Does Saying "I'm Thinking of a Pink Elephant" Make It True?
Suppose I say "I'm thinking of a pink elephant". I'm sincere and there's no linguistic mistake. Does merely thinking such a thought or reaching such a judgment, silently or aloud, make it true? Tyler Burge and Jaakko Hintikka (among many others) have endorsed this idea; and it has often been thought key to understanding introspective self-knowledge.
I'll grant this: Certain things plausibly follow from the very having of a thought: that I'm thinking, that my thought has the content it has. Any thought that manages to assert the conditions or consequences of its existence will necessarily be true whenever it occurs.
But, indeed, anything that's evaluable as true or false, if it asserts the conditions or consequences of its existence, or has the right self-referential structure, will necessarily be true whenever it occurs: the spoken utterance "I'm speaking" or "I'm saying 'blu-bob'"; any English occurrence of "this sentence has five words"; any semaphore utterance of "I have two flags". This is simply the phenomenon of self-fulfillment. This kind of infallibility is cheap.

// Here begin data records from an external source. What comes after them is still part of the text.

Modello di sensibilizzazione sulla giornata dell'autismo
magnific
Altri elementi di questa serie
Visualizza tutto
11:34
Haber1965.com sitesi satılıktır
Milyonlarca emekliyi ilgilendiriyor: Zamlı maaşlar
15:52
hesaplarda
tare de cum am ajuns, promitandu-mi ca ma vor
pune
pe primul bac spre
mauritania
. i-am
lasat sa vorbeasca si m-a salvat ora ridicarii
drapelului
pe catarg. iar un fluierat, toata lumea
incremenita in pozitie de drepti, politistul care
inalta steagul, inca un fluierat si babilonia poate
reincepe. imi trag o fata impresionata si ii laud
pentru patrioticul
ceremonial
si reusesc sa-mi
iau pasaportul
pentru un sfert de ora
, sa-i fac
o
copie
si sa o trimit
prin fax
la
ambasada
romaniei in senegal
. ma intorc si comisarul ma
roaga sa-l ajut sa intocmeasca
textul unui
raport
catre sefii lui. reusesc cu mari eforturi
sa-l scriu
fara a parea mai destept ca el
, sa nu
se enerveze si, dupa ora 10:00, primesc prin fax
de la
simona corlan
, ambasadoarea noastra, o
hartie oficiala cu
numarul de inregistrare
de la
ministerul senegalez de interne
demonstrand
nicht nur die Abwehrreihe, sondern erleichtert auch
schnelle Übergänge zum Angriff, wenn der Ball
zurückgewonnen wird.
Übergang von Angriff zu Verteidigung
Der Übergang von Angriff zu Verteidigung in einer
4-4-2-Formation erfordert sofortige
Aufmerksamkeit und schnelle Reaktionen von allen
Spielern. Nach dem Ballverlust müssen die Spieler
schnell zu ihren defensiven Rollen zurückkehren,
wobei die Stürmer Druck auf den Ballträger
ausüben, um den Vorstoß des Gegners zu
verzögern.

If I utter an infallibly self-fulfilling sentence, or if I have an infallibly self-fulfilling thought, it will be true regardless of what caused that utterance or thought -- whether introspection, fallacious reasoning, evil neurosurgery, quantum accident, stroke, indigestion, divine intervention, or sheer frolicsome confabulation. If "I'm thinking of a pink elephant" is of this species, then despite its infallibility, no particular introspective capacity, no remarkable self-detection, is required. And very little follows in general about our self-knowledge.

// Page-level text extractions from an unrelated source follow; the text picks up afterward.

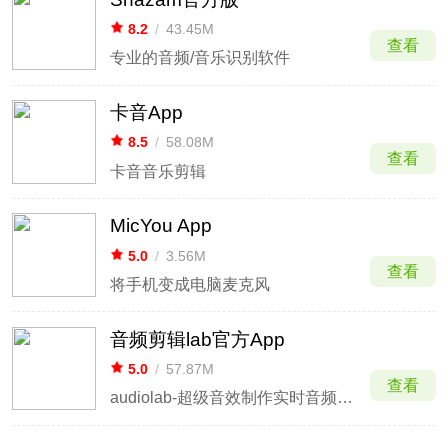
8.2
/
43.45M
查看
专业的音频/音乐识别软件
卡音App
8.5
/
58.08M
查看
卡音音乐剪辑
MicYou App
5.0
/
3.56M
查看
将手机变成电脑麦克风
音频剪辑lab官方App
5.0
/
57.87M
查看
audiolab-超级音效制作实时音频变声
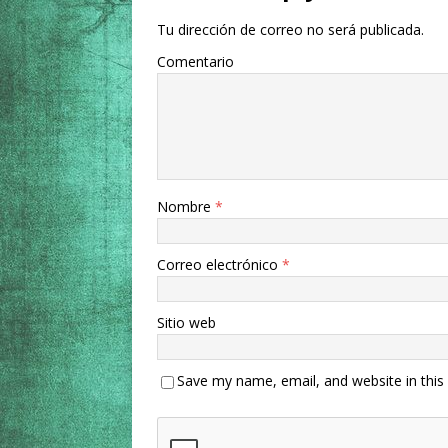
Tu dirección de correo no será publicada.
Comentario
Nombre
*
Correo electrónico
*
Sitio web
Save my name, email, and website in this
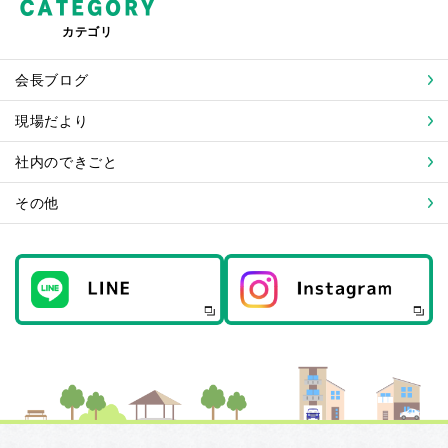
カテゴリ
会長ブログ
現場だより
社内のできごと
その他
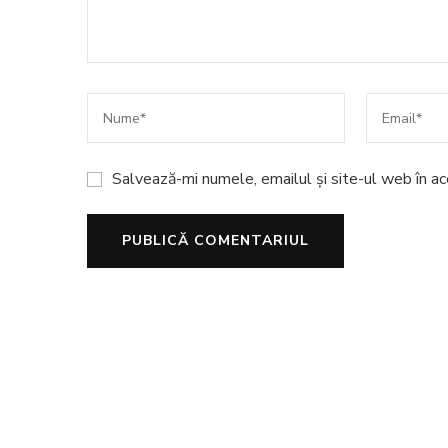
Salvează-mi numele, emailul și site-ul web în a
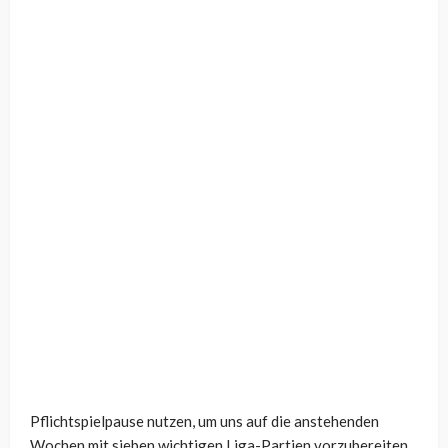
Pflichtspielpause nutzen, um uns auf die anstehenden
Wochen mit sieben wichtigen Liga-Partien vorzubereiten.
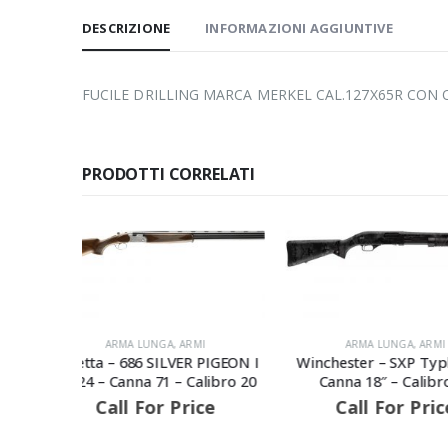
DESCRIZIONE
INFORMAZIONI AGGIUNTIVE
FUCILE DRILLING MARCA MERKEL CAL.127X65R CON 
PRODOTTI CORRELATI
I
ARMA LUNGA
,
ARMI
PIGEON I
Winchester – SXP Typhoon –
libro 20
Canna 18″ – Calibro 12
ce
Call For Price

But I'm not sure that it is really necessary to think of a pink elephant to utter sincerely and comprehendingly, "I'm thinking of a pink elephant". Surely I needn't have a visual image of a pink elephant. Nor need I have, it seems, a sentence in inner speech to that effect (especially if the thought is uttered aloud). What is it to "think of" something? Is it merely to refer to it? To include it in a silent or spoken judgment? That seems a rather thin notion of "thinking"; and if we do adopt that notion, the vacuity of the infallibility claim becomes even more obvious. It becomes tantamount to "this thought makes reference to the following object: a pink elephant". Then it really is structurally no different from the utterance "I'm saying 'blu-bob'".
So, despite some philosophers' quest for and emphasis on the infallible in self-knowledge of the mind, to me the matter seems rather trivial, unimportant, and in fact utterly unconnected to the issue of the trustworthiness of introspection. (Take that, Descartes!) Or am I missing something? Maybe a fan of the importance of self-verifying thoughts can help me out?